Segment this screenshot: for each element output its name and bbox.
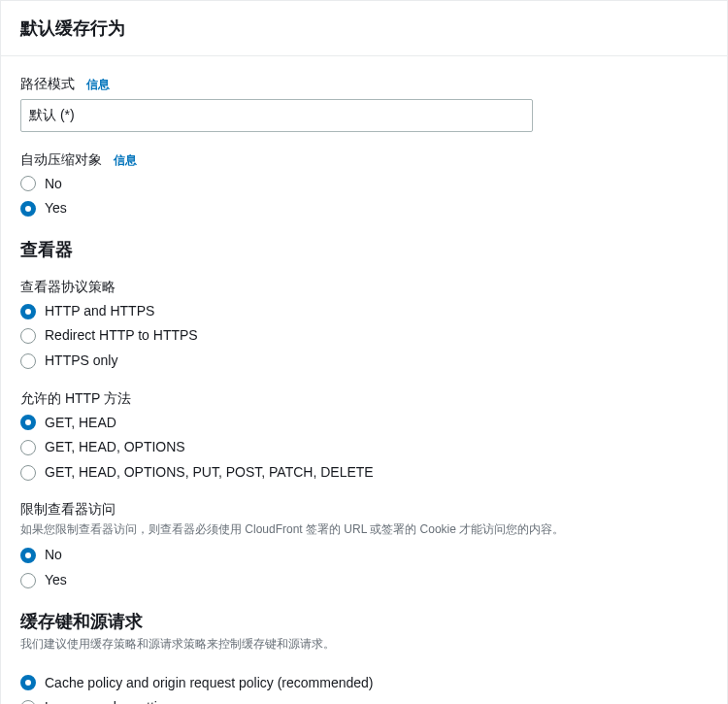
radio-icon [20,328,36,344]
restrictViewer-option-yes[interactable]: Yes [20,571,708,590]
cache-section-heading: 缓存键和源请求 [20,610,708,633]
panel-header: 默认缓存行为 [1,1,727,56]
restrictViewer-option-no[interactable]: No [20,546,708,565]
radio-icon [20,201,36,217]
viewer-protocol-field: 查看器协议策略 HTTP and HTTPSRedirect HTTP to H… [20,279,708,371]
compress-option-no[interactable]: No [20,175,708,194]
restrict-viewer-radio-group: NoYes [20,546,708,589]
radio-icon [20,548,36,563]
radio-icon [20,304,36,319]
field-label-row: 自动压缩对象 信息 [20,151,708,169]
radio-label: No [45,546,62,565]
default-cache-behavior-panel: 默认缓存行为 路径模式 信息 自动压缩对象 信息 NoYes 查看器 查看器协议… [0,0,728,704]
radio-icon [20,415,36,430]
httpMethods-option-get-head[interactable]: GET, HEAD [20,414,708,433]
viewerProtocol-option-http-and-https[interactable]: HTTP and HTTPS [20,302,708,321]
viewer-protocol-label: 查看器协议策略 [20,279,116,296]
httpMethods-option-get-head-options-put-post-patch-delete[interactable]: GET, HEAD, OPTIONS, PUT, POST, PATCH, DE… [20,463,708,483]
compress-radio-group: NoYes [20,175,708,218]
radio-label: Redirect HTTP to HTTPS [45,326,198,346]
radio-label: GET, HEAD [45,414,116,433]
radio-label: No [45,175,62,194]
path-pattern-field: 路径模式 信息 [20,76,708,132]
http-methods-radio-group: GET, HEADGET, HEAD, OPTIONSGET, HEAD, OP… [20,414,708,483]
radio-icon [20,440,36,455]
compress-label: 自动压缩对象 [20,151,102,169]
field-label-row: 限制查看器访问 [20,501,708,519]
radio-label: Legacy cache settings [45,698,180,704]
path-pattern-info-link[interactable]: 信息 [86,77,110,93]
http-methods-label: 允许的 HTTP 方法 [20,390,131,408]
restrict-viewer-label: 限制查看器访问 [20,501,116,519]
radio-label: GET, HEAD, OPTIONS [45,438,185,457]
viewer-heading: 查看器 [20,238,708,261]
radio-icon [20,465,36,481]
radio-label: GET, HEAD, OPTIONS, PUT, POST, PATCH, DE… [45,463,374,483]
path-pattern-input[interactable] [20,99,533,132]
compress-info-link[interactable]: 信息 [114,152,137,169]
viewerProtocol-option-https-only[interactable]: HTTPS only [20,352,708,371]
cache-section-radio-group: Cache policy and origin request policy (… [20,674,708,704]
radio-icon [20,700,36,704]
radio-label: Yes [45,571,67,590]
viewer-protocol-radio-group: HTTP and HTTPSRedirect HTTP to HTTPSHTTP… [20,302,708,371]
viewerProtocol-option-redirect-http-to-https[interactable]: Redirect HTTP to HTTPS [20,326,708,346]
panel-title: 默认缓存行为 [20,17,708,40]
path-pattern-label: 路径模式 [20,76,75,93]
cache-section-help: 我们建议使用缓存策略和源请求策略来控制缓存键和源请求。 [20,635,708,653]
radio-icon [20,573,36,588]
cacheSection-option-legacy-cache-settings[interactable]: Legacy cache settings [20,698,708,704]
radio-icon [20,353,36,369]
field-label-row: 路径模式 信息 [20,76,708,93]
compress-field: 自动压缩对象 信息 NoYes [20,151,708,218]
radio-icon [20,176,36,191]
field-label-row: 查看器协议策略 [20,279,708,296]
panel-body: 路径模式 信息 自动压缩对象 信息 NoYes 查看器 查看器协议策略 HTTP… [1,56,727,704]
radio-label: Yes [45,199,67,218]
httpMethods-option-get-head-options[interactable]: GET, HEAD, OPTIONS [20,438,708,457]
restrict-viewer-help: 如果您限制查看器访问，则查看器必须使用 CloudFront 签署的 URL 或… [20,520,708,538]
cacheSection-option-cache-policy-and-origin-request-policy-r[interactable]: Cache policy and origin request policy (… [20,674,708,693]
radio-label: Cache policy and origin request policy (… [45,674,374,693]
field-label-row: 允许的 HTTP 方法 [20,390,708,408]
radio-label: HTTP and HTTPS [45,302,154,321]
radio-label: HTTPS only [45,352,117,371]
radio-icon [20,675,36,690]
restrict-viewer-field: 限制查看器访问 如果您限制查看器访问，则查看器必须使用 CloudFront 签… [20,501,708,589]
compress-option-yes[interactable]: Yes [20,199,708,218]
http-methods-field: 允许的 HTTP 方法 GET, HEADGET, HEAD, OPTIONSG… [20,390,708,483]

__________

DIRECTIONS
Repeat each record verbatim, pictures excluded.

TASK OUTPUT
Segment this screenshot: for each element output its name and bbox.
radio-icon [20,328,36,344]
restrictViewer-option-yes[interactable]: Yes [20,571,708,590]
cache-section-heading: 缓存键和源请求 [20,610,708,633]
panel-header: 默认缓存行为 [1,1,727,56]
restrictViewer-option-no[interactable]: No [20,546,708,565]
radio-icon [20,201,36,217]
viewer-protocol-field: 查看器协议策略 HTTP and HTTPSRedirect HTTP to H… [20,279,708,371]
compress-option-no[interactable]: No [20,175,708,194]
restrict-viewer-radio-group: NoYes [20,546,708,589]
radio-icon [20,548,36,563]
radio-icon [20,304,36,319]
field-label-row: 自动压缩对象 信息 [20,151,708,169]
radio-label: No [45,546,62,565]
default-cache-behavior-panel: 默认缓存行为 路径模式 信息 自动压缩对象 信息 NoYes 查看器 查看器协议… [0,0,728,704]
radio-icon [20,415,36,430]
httpMethods-option-get-head[interactable]: GET, HEAD [20,414,708,433]
viewerProtocol-option-http-and-https[interactable]: HTTP and HTTPS [20,302,708,321]
viewer-protocol-label: 查看器协议策略 [20,279,116,296]
httpMethods-option-get-head-options-put-post-patch-delete[interactable]: GET, HEAD, OPTIONS, PUT, POST, PATCH, DE… [20,463,708,483]
compress-radio-group: NoYes [20,175,708,218]
radio-label: Redirect HTTP to HTTPS [45,326,198,346]
radio-label: GET, HEAD [45,414,116,433]
radio-label: No [45,175,62,194]
path-pattern-field: 路径模式 信息 [20,76,708,132]
http-methods-radio-group: GET, HEADGET, HEAD, OPTIONSGET, HEAD, OP… [20,414,708,483]
radio-icon [20,440,36,455]
compress-label: 自动压缩对象 [20,151,102,169]
field-label-row: 限制查看器访问 [20,501,708,519]
radio-label: Legacy cache settings [45,698,180,704]
path-pattern-info-link[interactable]: 信息 [86,77,110,93]
http-methods-label: 允许的 HTTP 方法 [20,390,131,408]
restrict-viewer-label: 限制查看器访问 [20,501,116,519]
radio-label: GET, HEAD, OPTIONS [45,438,185,457]
viewer-heading: 查看器 [20,238,708,261]
radio-icon [20,465,36,481]
radio-label: GET, HEAD, OPTIONS, PUT, POST, PATCH, DE… [45,463,374,483]
path-pattern-input[interactable] [20,99,533,132]
compress-info-link[interactable]: 信息 [114,152,137,169]
viewerProtocol-option-https-only[interactable]: HTTPS only [20,352,708,371]
cache-section-radio-group: Cache policy and origin request policy (… [20,674,708,704]
radio-icon [20,700,36,704]
radio-label: Yes [45,571,67,590]
viewer-protocol-radio-group: HTTP and HTTPSRedirect HTTP to HTTPSHTTP… [20,302,708,371]
viewerProtocol-option-redirect-http-to-https[interactable]: Redirect HTTP to HTTPS [20,326,708,346]
panel-title: 默认缓存行为 [20,17,708,40]
path-pattern-label: 路径模式 [20,76,75,93]
cache-section-help: 我们建议使用缓存策略和源请求策略来控制缓存键和源请求。 [20,635,708,653]
radio-icon [20,573,36,588]
cacheSection-option-legacy-cache-settings[interactable]: Legacy cache settings [20,698,708,704]
radio-icon [20,353,36,369]
field-label-row: 路径模式 信息 [20,76,708,93]
compress-field: 自动压缩对象 信息 NoYes [20,151,708,218]
radio-icon [20,176,36,191]
field-label-row: 查看器协议策略 [20,279,708,296]
panel-body: 路径模式 信息 自动压缩对象 信息 NoYes 查看器 查看器协议策略 HTTP… [1,56,727,704]
radio-label: Yes [45,199,67,218]
httpMethods-option-get-head-options[interactable]: GET, HEAD, OPTIONS [20,438,708,457]
restrict-viewer-help: 如果您限制查看器访问，则查看器必须使用 CloudFront 签署的 URL 或… [20,520,708,538]
cacheSection-option-cache-policy-and-origin-request-policy-r[interactable]: Cache policy and origin request policy (… [20,674,708,693]
radio-label: Cache policy and origin request policy (… [45,674,374,693]
field-label-row: 允许的 HTTP 方法 [20,390,708,408]
radio-label: HTTP and HTTPS [45,302,154,321]
radio-label: HTTPS only [45,352,117,371]
radio-icon [20,675,36,690]
restrict-viewer-field: 限制查看器访问 如果您限制查看器访问，则查看器必须使用 CloudFront 签… [20,501,708,589]
compress-option-yes[interactable]: Yes [20,199,708,218]
http-methods-field: 允许的 HTTP 方法 GET, HEADGET, HEAD, OPTIONSG… [20,390,708,483]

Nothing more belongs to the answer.